◆ **WHAT YOU WILL DO**:
Write out every entry below exactly as it appears. Pictures do not belong in the copy.

◆ **GIVEN RECORDS**:
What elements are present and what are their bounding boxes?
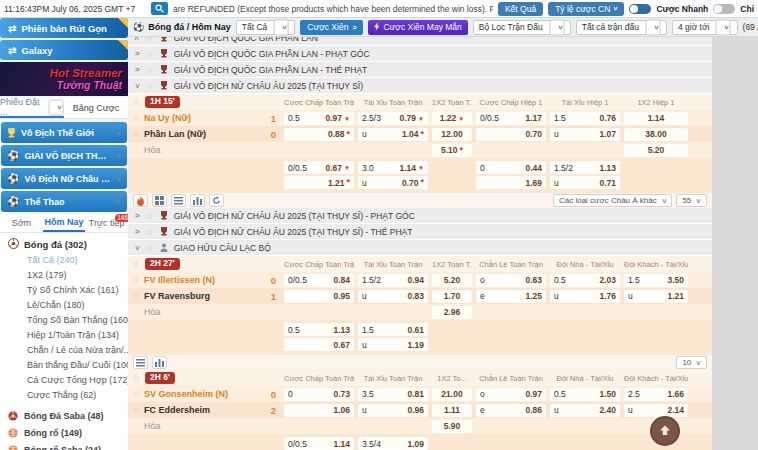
odds-cell[interactable]: o0.97 — [476, 388, 546, 401]
league-row[interactable]: GIẢI VÔ ĐỊCH QUỐC GIA PHẦN LAN - PHẠT GÓ… — [128, 46, 712, 61]
grid-button[interactable] — [152, 194, 167, 207]
galaxy-button[interactable]: ⇄ Galaxy — [0, 40, 128, 60]
odds-cell[interactable]: 2.96 — [432, 306, 472, 319]
odds-cell[interactable]: 1.5/21.13 — [550, 161, 620, 174]
favorite-star-icon[interactable] — [132, 373, 140, 383]
favorite-star-icon[interactable] — [132, 259, 140, 269]
odds-cell[interactable]: 00.44 — [476, 161, 546, 174]
list-button[interactable] — [133, 356, 148, 369]
odds-cell[interactable]: u1.76 — [550, 290, 620, 303]
market-select[interactable]: Tất Cả — [236, 20, 296, 35]
hours-select[interactable]: 4 giờ tới — [672, 20, 738, 35]
odds-cell[interactable]: u1.21 — [624, 290, 688, 303]
all-matches-select[interactable]: Tất cả trận đấu — [576, 20, 667, 35]
odds-cell[interactable]: 1.50.61 — [358, 323, 428, 336]
league-row[interactable]: GIẢI VÔ ĐỊCH NỮ CHÂU ÂU 2025 (TẠI THỤY S… — [128, 78, 712, 93]
promo-banner[interactable]: Hot Streamer Tường Thuật — [0, 62, 128, 96]
favorite-star-icon[interactable] — [132, 113, 140, 123]
odds-cell[interactable]: u1.07 — [550, 128, 620, 141]
sidebar-item-football[interactable]: Bóng đá (302) — [0, 236, 128, 253]
odds-cell[interactable]: 00.73 — [284, 388, 354, 401]
league-row[interactable]: GIẢI VÔ ĐỊCH NỮ CHÂU ÂU 2025 (TẠI THỤY S… — [128, 208, 712, 223]
bet-type-item[interactable]: 1X2 (179) — [0, 268, 128, 283]
bet-type-item[interactable]: Tỷ Số Chính Xác (161) — [0, 283, 128, 298]
favorite-star-icon[interactable] — [146, 37, 154, 43]
odds-cell[interactable]: u1.04 — [358, 128, 428, 141]
odds-cell[interactable]: e0.86 — [476, 404, 546, 417]
favorite-star-icon[interactable] — [146, 81, 154, 91]
odds-cell[interactable]: u1.19 — [358, 338, 428, 351]
odds-cell[interactable]: 38.00 — [624, 128, 688, 141]
scroll-to-top-button[interactable] — [650, 416, 680, 446]
sidebar-accordion[interactable]: ⚽Thể Thao — [1, 191, 127, 212]
subtab-hôm-nay[interactable]: Hôm Nay — [43, 214, 86, 232]
odds-cell[interactable]: u0.71 — [550, 176, 620, 189]
chart-button[interactable] — [152, 356, 167, 369]
favorite-star-icon[interactable] — [132, 129, 140, 139]
results-button[interactable]: Kết Quả — [498, 2, 543, 16]
sidebar-accordion[interactable]: ⚽Vô Địch Nữ Châu Âu — [1, 168, 127, 189]
chart-button[interactable] — [190, 194, 205, 207]
quick-bet-toggle[interactable] — [629, 4, 651, 14]
bet-type-item[interactable]: Lẻ/Chẵn (180) — [0, 298, 128, 313]
odds-cell[interactable]: 1.06 — [284, 404, 354, 417]
odds-cell[interactable]: 0/0.50.67 — [284, 161, 354, 174]
lucky-parlay-button[interactable]: Cược Xiên May Mắn — [368, 20, 467, 35]
odds-cell[interactable]: 5.20 — [432, 274, 472, 287]
favorite-star-icon[interactable] — [146, 211, 154, 221]
odds-cell[interactable]: u0.96 — [358, 404, 428, 417]
tab-bet-board[interactable]: Bảng Cược — [64, 98, 128, 118]
odds-cell[interactable]: e1.25 — [476, 290, 546, 303]
odds-cell[interactable]: 0/0.51.17 — [476, 112, 546, 125]
compact-version-button[interactable]: ⇄ Phiên bản Rút Gọn — [0, 18, 128, 38]
odds-cell[interactable]: 0.67 — [284, 338, 354, 351]
subtab-sớm[interactable]: Sớm — [0, 214, 43, 232]
refresh-button[interactable] — [209, 194, 224, 207]
league-row[interactable]: GIẢI VÔ ĐỊCH NỮ CHÂU ÂU 2025 (TẠI THỤY S… — [128, 224, 712, 239]
odds-cell[interactable]: 0.88 — [284, 128, 354, 141]
hot-button[interactable] — [133, 194, 148, 207]
match-filter-select[interactable]: Bộ Lọc Trận Đấu — [473, 20, 571, 35]
odds-cell[interactable]: 0.50.97 — [284, 112, 354, 125]
favorite-star-icon[interactable] — [146, 65, 154, 75]
odds-cell[interactable]: 5.20 — [624, 144, 688, 157]
odds-cell[interactable]: 0.52.03 — [550, 274, 620, 287]
favorite-star-icon[interactable] — [132, 291, 140, 301]
odds-cell[interactable]: 0.51.50 — [550, 388, 620, 401]
odds-cell[interactable]: 5.90 — [432, 420, 472, 433]
list-button[interactable] — [171, 194, 186, 207]
odds-cell[interactable]: u2.40 — [550, 404, 620, 417]
odds-cell[interactable]: 0.95 — [284, 290, 354, 303]
odds-cell[interactable]: o0.63 — [476, 274, 546, 287]
odds-cell[interactable]: 0/0.51.14 — [284, 437, 354, 450]
odds-type-button[interactable]: Tỷ lệ cược CN — [548, 2, 624, 16]
bet-type-item[interactable]: Chẵn / Lẻ của Nửa trận/... (124) — [0, 343, 128, 358]
sidebar-item-sport[interactable]: Bóng rổ Saba (24) — [0, 441, 128, 450]
sidebar-accordion[interactable]: ⚽GIẢI VÔ ĐỊCH THẾ GIỚI C... — [1, 145, 127, 166]
parlay-button[interactable]: Cược Xiên — [300, 20, 363, 35]
only-toggle[interactable] — [713, 4, 735, 14]
favorite-star-icon[interactable] — [146, 227, 154, 237]
odds-cell[interactable]: 1.50.76 — [550, 112, 620, 125]
favorite-star-icon[interactable] — [132, 97, 140, 107]
odds-cell[interactable]: 3.50.81 — [358, 388, 428, 401]
bet-type-item[interactable]: Bàn thắng Đầu/ Cuối (100) — [0, 358, 128, 373]
league-row[interactable]: GIẢI VÔ ĐỊCH QUỐC GIA PHẦN LAN — [128, 37, 712, 45]
odds-cell[interactable]: 2.5/30.79 — [358, 112, 428, 125]
favorite-star-icon[interactable] — [132, 405, 140, 415]
odds-cell[interactable]: 0.51.13 — [284, 323, 354, 336]
odds-cell[interactable]: 3.5/41.09 — [358, 437, 428, 450]
favorite-star-icon[interactable] — [146, 49, 154, 59]
sidebar-item-sport[interactable]: Bóng Đá Saba (48) — [0, 407, 128, 424]
favorite-star-icon[interactable] — [132, 389, 140, 399]
odds-cell[interactable]: 3.01.14 — [358, 161, 428, 174]
odds-cell[interactable]: 21.00 — [432, 388, 472, 401]
search-button[interactable] — [151, 2, 168, 15]
sidebar-accordion[interactable]: Vô Địch Thế Giới — [1, 122, 127, 143]
odds-cell[interactable]: 12.00 — [432, 128, 472, 141]
odds-cell[interactable]: 0/0.50.84 — [284, 274, 354, 287]
odds-cell[interactable]: 1.69 — [476, 176, 546, 189]
odds-cell[interactable]: u0.70 — [358, 176, 428, 189]
tab-bet-slip[interactable]: Phiếu Đặt ... — [0, 98, 64, 118]
odds-cell[interactable]: 1.22 — [432, 112, 472, 125]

◆ **YOUR SOLUTION**:
What elements are present and what are their bounding boxes?
odds-cell[interactable]: o0.97 — [476, 388, 546, 401]
league-row[interactable]: GIẢI VÔ ĐỊCH QUỐC GIA PHẦN LAN - PHẠT GÓ… — [128, 46, 712, 61]
grid-button[interactable] — [152, 194, 167, 207]
galaxy-button[interactable]: ⇄ Galaxy — [0, 40, 128, 60]
odds-cell[interactable]: 2.96 — [432, 306, 472, 319]
odds-cell[interactable]: 1.5/21.13 — [550, 161, 620, 174]
favorite-star-icon[interactable] — [132, 373, 140, 383]
favorite-star-icon[interactable] — [132, 259, 140, 269]
odds-cell[interactable]: 00.44 — [476, 161, 546, 174]
list-button[interactable] — [133, 356, 148, 369]
odds-cell[interactable]: u1.76 — [550, 290, 620, 303]
market-select[interactable]: Tất Cả — [236, 20, 296, 35]
hours-select[interactable]: 4 giờ tới — [672, 20, 738, 35]
odds-cell[interactable]: u1.21 — [624, 290, 688, 303]
all-matches-select[interactable]: Tất cả trận đấu — [576, 20, 667, 35]
odds-cell[interactable]: 1.50.61 — [358, 323, 428, 336]
league-row[interactable]: GIẢI VÔ ĐỊCH NỮ CHÂU ÂU 2025 (TẠI THỤY S… — [128, 78, 712, 93]
promo-banner[interactable]: Hot Streamer Tường Thuật — [0, 62, 128, 96]
favorite-star-icon[interactable] — [132, 113, 140, 123]
odds-cell[interactable]: u1.07 — [550, 128, 620, 141]
sidebar-item-football[interactable]: Bóng đá (302) — [0, 236, 128, 253]
odds-cell[interactable]: 00.73 — [284, 388, 354, 401]
league-row[interactable]: GIẢI VÔ ĐỊCH NỮ CHÂU ÂU 2025 (TẠI THỤY S… — [128, 208, 712, 223]
bet-type-item[interactable]: 1X2 (179) — [0, 268, 128, 283]
bet-type-item[interactable]: Tỷ Số Chính Xác (161) — [0, 283, 128, 298]
favorite-star-icon[interactable] — [146, 37, 154, 43]
odds-cell[interactable]: u1.04 — [358, 128, 428, 141]
odds-cell[interactable]: e0.86 — [476, 404, 546, 417]
favorite-star-icon[interactable] — [146, 81, 154, 91]
odds-cell[interactable]: u1.19 — [358, 338, 428, 351]
odds-cell[interactable]: 38.00 — [624, 128, 688, 141]
scroll-to-top-button[interactable] — [650, 416, 680, 446]
sidebar-accordion[interactable]: ⚽Thể Thao — [1, 191, 127, 212]
subtab-hôm-nay[interactable]: Hôm Nay — [43, 214, 86, 232]
odds-cell[interactable]: u0.71 — [550, 176, 620, 189]
chart-button[interactable] — [152, 356, 167, 369]
favorite-star-icon[interactable] — [132, 129, 140, 139]
results-button[interactable]: Kết Quả — [498, 2, 543, 16]
sidebar-accordion[interactable]: ⚽Vô Địch Nữ Châu Âu — [1, 168, 127, 189]
chart-button[interactable] — [190, 194, 205, 207]
quick-bet-toggle[interactable] — [629, 4, 651, 14]
bet-type-item[interactable]: Lẻ/Chẵn (180) — [0, 298, 128, 313]
odds-cell[interactable]: 1.06 — [284, 404, 354, 417]
odds-cell[interactable]: 0/0.50.67 — [284, 161, 354, 174]
lucky-parlay-button[interactable]: Cược Xiên May Mắn — [368, 20, 467, 35]
odds-cell[interactable]: 5.20 — [432, 274, 472, 287]
favorite-star-icon[interactable] — [146, 211, 154, 221]
odds-cell[interactable]: u0.96 — [358, 404, 428, 417]
tab-bet-board[interactable]: Bảng Cược — [64, 98, 128, 118]
odds-cell[interactable]: e1.25 — [476, 290, 546, 303]
odds-cell[interactable]: 0/0.51.17 — [476, 112, 546, 125]
compact-version-button[interactable]: ⇄ Phiên bản Rút Gọn — [0, 18, 128, 38]
odds-cell[interactable]: 0.67 — [284, 338, 354, 351]
subtab-sớm[interactable]: Sớm — [0, 214, 43, 232]
refresh-button[interactable] — [209, 194, 224, 207]
league-row[interactable]: GIẢI VÔ ĐỊCH NỮ CHÂU ÂU 2025 (TẠI THỤY S… — [128, 224, 712, 239]
odds-cell[interactable]: 0.88 — [284, 128, 354, 141]
hot-button[interactable] — [133, 194, 148, 207]
match-filter-select[interactable]: Bộ Lọc Trận Đấu — [473, 20, 571, 35]
odds-cell[interactable]: 0.50.97 — [284, 112, 354, 125]
favorite-star-icon[interactable] — [146, 65, 154, 75]
odds-cell[interactable]: 5.20 — [624, 144, 688, 157]
odds-cell[interactable]: 0.52.03 — [550, 274, 620, 287]
favorite-star-icon[interactable] — [132, 291, 140, 301]
odds-cell[interactable]: 0.51.50 — [550, 388, 620, 401]
odds-cell[interactable]: 5.90 — [432, 420, 472, 433]
list-button[interactable] — [171, 194, 186, 207]
odds-cell[interactable]: u2.40 — [550, 404, 620, 417]
odds-cell[interactable]: 0.95 — [284, 290, 354, 303]
odds-cell[interactable]: o0.63 — [476, 274, 546, 287]
odds-cell[interactable]: 0/0.51.14 — [284, 437, 354, 450]
odds-type-button[interactable]: Tỷ lệ cược CN — [548, 2, 624, 16]
bet-type-item[interactable]: Chẵn / Lẻ của Nửa trận/... (124) — [0, 343, 128, 358]
sidebar-item-sport[interactable]: Bóng rổ Saba (24) — [0, 441, 128, 450]
sidebar-accordion[interactable]: ⚽GIẢI VÔ ĐỊCH THẾ GIỚI C... — [1, 145, 127, 166]
parlay-button[interactable]: Cược Xiên — [300, 20, 363, 35]
only-toggle[interactable] — [713, 4, 735, 14]
favorite-star-icon[interactable] — [146, 227, 154, 237]
odds-cell[interactable]: 1.50.76 — [550, 112, 620, 125]
favorite-star-icon[interactable] — [132, 97, 140, 107]
odds-cell[interactable]: 3.50.81 — [358, 388, 428, 401]
bet-type-item[interactable]: Bàn thắng Đầu/ Cuối (100) — [0, 358, 128, 373]
league-row[interactable]: GIẢI VÔ ĐỊCH QUỐC GIA PHẦN LAN — [128, 37, 712, 45]
odds-cell[interactable]: 2.5/30.79 — [358, 112, 428, 125]
favorite-star-icon[interactable] — [132, 405, 140, 415]
odds-cell[interactable]: 0.51.13 — [284, 323, 354, 336]
odds-cell[interactable]: 3.5/41.09 — [358, 437, 428, 450]
favorite-star-icon[interactable] — [146, 49, 154, 59]
sidebar-item-sport[interactable]: Bóng Đá Saba (48) — [0, 407, 128, 424]
favorite-star-icon[interactable] — [132, 389, 140, 399]
odds-cell[interactable]: 3.01.14 — [358, 161, 428, 174]
odds-cell[interactable]: 21.00 — [432, 388, 472, 401]
search-button[interactable] — [151, 2, 168, 15]
sidebar-accordion[interactable]: Vô Địch Thế Giới — [1, 122, 127, 143]
odds-cell[interactable]: 12.00 — [432, 128, 472, 141]
odds-cell[interactable]: 0/0.50.84 — [284, 274, 354, 287]
odds-cell[interactable]: 1.69 — [476, 176, 546, 189]
odds-cell[interactable]: u0.70 — [358, 176, 428, 189]
tab-bet-slip[interactable]: Phiếu Đặt ... — [0, 98, 64, 118]
odds-cell[interactable]: 1.22 — [432, 112, 472, 125]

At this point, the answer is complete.